К хеллоуинскому празднику в ГАВНЭ осталась одна Грейнджер. Лонгботтом не умел говорить «нет», но сообразил, что должны существовать обходные пути и что некий Поттер наверняка их знает. Он списался со мной насчёт встречи, на которой я посоветовал ему написать об этой истории бабушке. Разумеется, Августа Лонгботтом категорически запретила внуку вступать в подобные организации, и Невилл с чистой совестью покинул ГАВНЭ. Мало того, она прислала ему книгу о домовиках и велела дать её почитать магловской активистке.

В книге открытым текстом говорилось, что домовые эльфы для жизни используют родовую магию людей и что без неё они быстро старятся и умирают — то есть, люди фактически оплачивают их труд своей магией. Но на Гермиону это не подействовало, она ни в какую не понимала, как это можно платить за работу не деньгами. Она вернула Невиллу книгу, сердито сказав, что это реакционный труд, написанный поработителями. По словам Лонгботтома, точно такие же претензии у неё возникли и к «Истории Хогвартса», в которой не обнаружилось ничего о порабощении домовиков.

Ещё он рассказал мне, что Гермиона вяжет одежду и пытается раздать её домовикам, чтобы этим освободить их. Её лохматую умную голову ни разу не побеспокоила мысль о том, что символическая выдача одежды — это часть ритуала отлучения домового эльфа от рода, который может провести только кто-то из членов рода.

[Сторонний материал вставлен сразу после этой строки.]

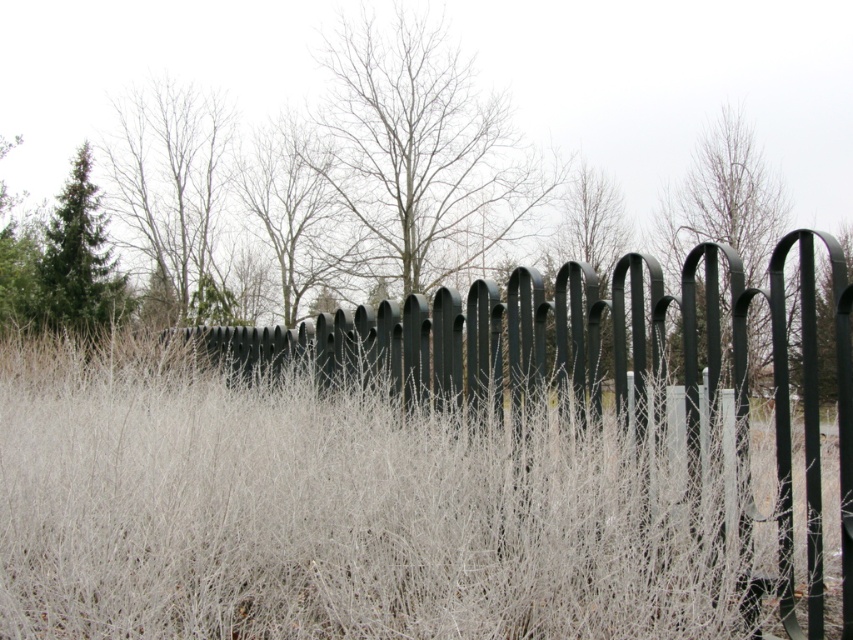 Question: Is smooth bark tree at upper left to the left of green matte tree at upper right from the viewer's perspective?

Choices:
 (A) yes
 (B) no

Answer: (A)

Question: Can you confirm if white frosted grass at center is positioned to the right of green matte tree at upper right?

Choices:
 (A) yes
 (B) no

Answer: (B)

Question: Is white frosted grass at center further to the viewer compared to green matte tree at upper right?

Choices:
 (A) yes
 (B) no

Answer: (B)

Question: Among these objects, which one is nearest to the camera?

Choices:
 (A) green matte tree at upper right
 (B) green matte evergreen tree at upper left
 (C) white frosted grass at center
 (D) smooth bark tree at upper left

Answer: (C)

Question: Among these points, which one is nearest to the camera?

Choices:
 (A) (55, 266)
 (B) (747, 156)
 (C) (137, 186)

Answer: (A)

Question: Which point is closer to the camera taking this photo?

Choices:
 (A) (78, 310)
 (B) (693, 552)
 (C) (666, 273)
 (D) (225, 292)

Answer: (B) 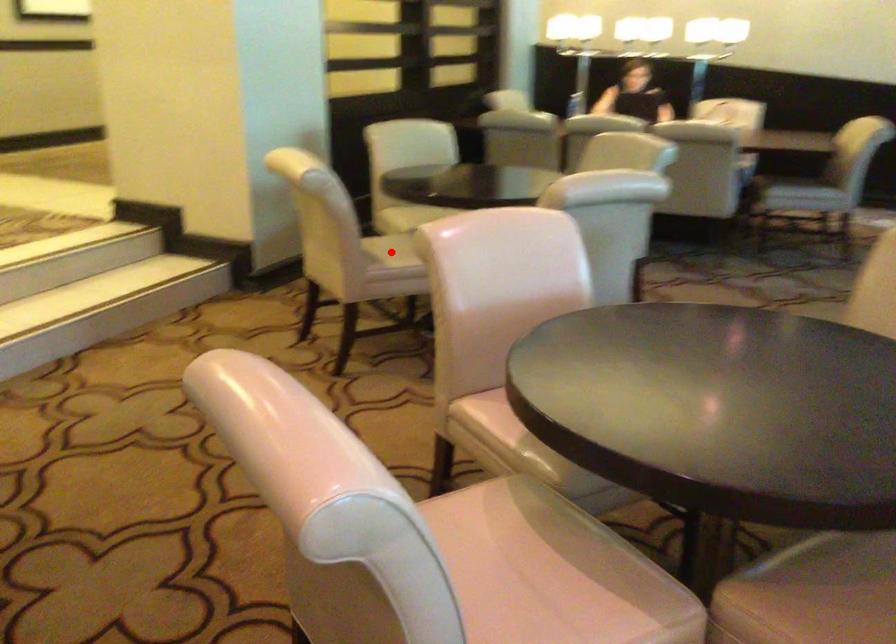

Об этом тоже прямо говорилось в книге, как и о том, что изгнание домовика из рода — крайняя мера и что незаслуженное наказание домовиков наносит ущерб родовой магии, но эти сведения, слишком чуждые для маглокровки, так и остались для неё слепым пятном.

Гермиону не обескуражило, что хогвартские эльфы ничего не брали у неё и отказывались разговаривать с ней. Отчаявшись всучить домовикам свои изделия, она стала раскладывать их по гриффиндорской гостиной, надеясь, что эльфы нечаянно возьмут их в руки и освободятся. Вязаные вещички ничем не грозили домовикам, но те рассердились на её подлянку и подослали ко мне Фиби за разрешением не прибираться у грифов. Я разрешил, понадеявшись, что грифы сами возьмутся за вразумление Грейнджер, когда обнаружат, что у них в гостиной стало грязно. Но пока они были слишком взбудоражены предстоящим прибытием иностранцев, чтобы возмущаться из-за какой-то там чистоты.

Делегации Шармбатона и Дурмстранга приезжали в воскресенье накануне Хеллоуина. Незадолго до их прибытия деканы вывели нас из Хогвартса и расставили в торжественном построении перед парадной лестницей. Было около шести вечера, смеркалось. Погода выдалась ясная, осенний холод пробирал бы до костей, если бы не согревающее заклинание. Французы явились вовремя, ровно в шесть над рядами учеников разнёсся голос Дамблдора:

— Ага! Если не ошибаюсь, приближается делегация от Шармбатона!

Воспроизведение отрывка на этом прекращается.